In 2011 I wrote a DR document for a large college I was working for, the document was 20 pages long and here I’m going to summarise the essentials.

Hopefully this will help provide a framework document for anyone looking to implement something similar, or at least help you think about what needs to be covered.

INTRODUCTION AND DEFINITIONS

The documetn should start by stating that whilst a major incident or disaster is always extremely unlikely to occur – and difficult to prevent – an organisation needs to put in place procedures to cover any eventuality which might arise.  By having a carefully prepared and flexible Disaster Recovery Plan, the damage and disruption can be minimised and the IT services returned to a normal as quickly as possible. 

The document should describe the manner in which the organisation would respond to a variety of disasters, and provide simple to read, accurate and up to date information.

It should be clearyly stated that an ‘Incident Manager’ will be called upon to form a ‘Recovery Team’ who will be responsible for carrying out the technical work required to establish operational systems. 

Definition of a Disaster 

For the purposes of the document a disaster is seen as the loss of IT service provision for a large part of the organisation which adversely affects operational running. 

Additional Information 

The document should be reviewed and distributed to all staff who may be expected to play a part in recovery.
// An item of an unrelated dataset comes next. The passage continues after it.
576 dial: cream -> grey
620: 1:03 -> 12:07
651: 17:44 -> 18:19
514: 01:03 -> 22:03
The document should be stored at various safe locations electronically and in printed form. Anything incorrect should be remedied immediately and the appropriate changes made. If a procedure or issue is identified that will save time and may often be suspected as occurring it must be included in the documentation. 
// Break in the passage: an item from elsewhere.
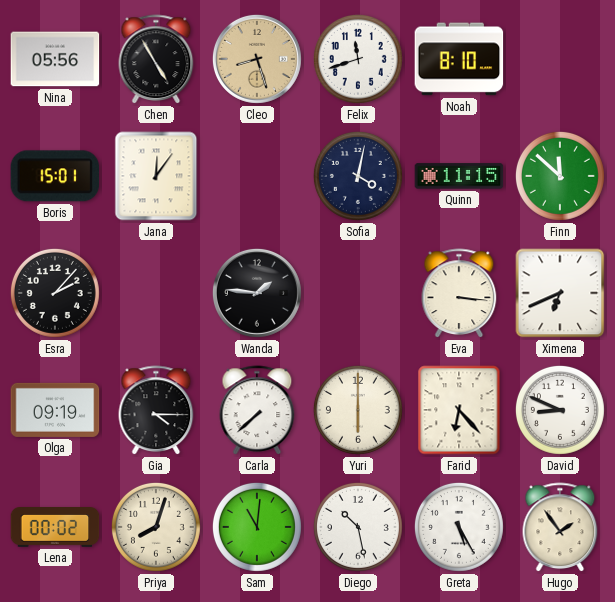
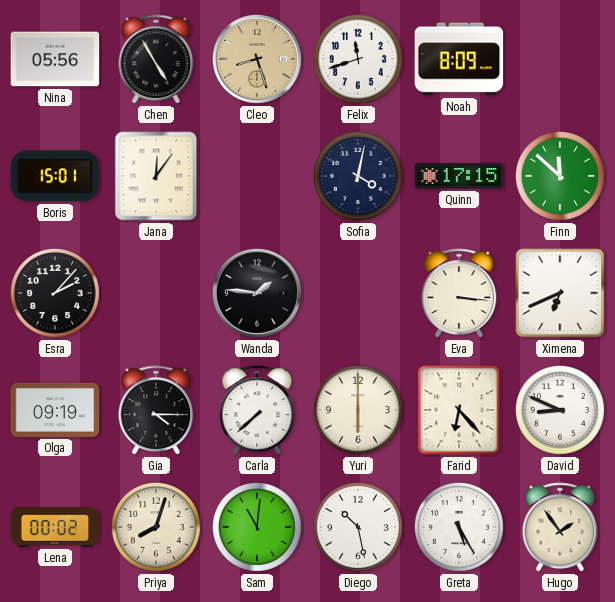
Noah: 8:10 -> 8:09
Quinn: 11:15 -> 17:15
All amendments to the document should be logged in an appendum. 

The document provides an overview of the processes involved, but more detailed information for each system/server etc should be provided in sperate DR Manuals. These documents would contain enough technical information for anyone with a high enough level of technical skill (though not necesarily any experience) to work on restoration.
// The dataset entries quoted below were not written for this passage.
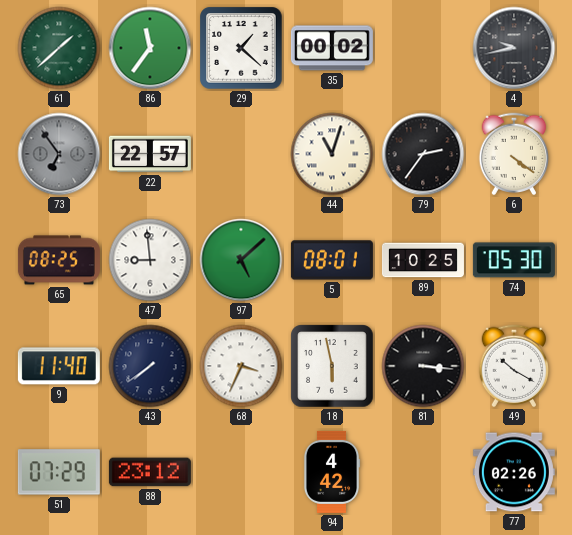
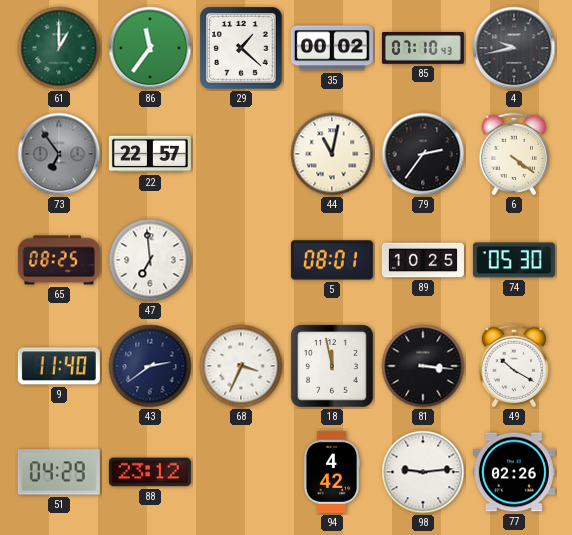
61: 1:38 -> 1:00
85: none -> 07:10
44: 11:03 -> 11:02
47: 8:59 -> 6:59
97: 5:08 -> none
43: 7:39 -> 2:39
18: 5:58 -> 11:58
51: 07:29 -> 04:29
98: none -> 9:14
Estimated time to restore critical services would depend upon requirements and scope., but you should try to provide estimates based on identified scenarios.

STAFFING

An ‘Incident Manager’ will be appointed and be expected to: 

  1. Ascertain the extent of damage to computer hardware, software, wiring etc 
  1. Identify requirements and prioritisation for essential services 
  1. Establish a ‘recovery team’ and act as a central communications point 
  1. Prioritize order in which services are to be restored 
  1. Act as a central communications point for recovery team 
  1. Liase with 3rd parties as required 

Recovery Team 

A large pool of staff should be identified as having sufficient skills to be called upon to form part of the ‘recovery team’, this team of technical experts, managers etc. will be instrumental in ensuring services are restored and effective communications are in place.

Here you should list the names, job titles, mobile phone numbers, email addresses of each member of staff.

DISASTER RECOVERY KIT

Disaster Recovery Kits to be used by staff in the event of a DR include the USB storage devices, applications, OS and other essential tools which may be required. 

The kits should be stored in safe locations, along with the required technical DR Manuals. 

SERVICE DEPENDENCY

In order to recover a service, it may be necessary to recovery many components. It is vital to understand dependencies, such as Exchange upon Active Directory, and AD upon DNS; in order to fully restore a pre-defined service.

Here you should list each service along with the dependencies, for example you might have an on premise email server which is dependent upon a working DNS server.

BACKUP PROCESS OVERVIEW

Here you should provide information on how your systems are backed up, what the schedules are, where the data is stored etc.

NETWORK

Everything depends upon a working network, so the network and its dependencies should be listed along with appropriate network diagrams. Here you should also list any telecoms requirements and diagrams.

CHANGE LOG

Ensure all changes to the document are captured and recorded here.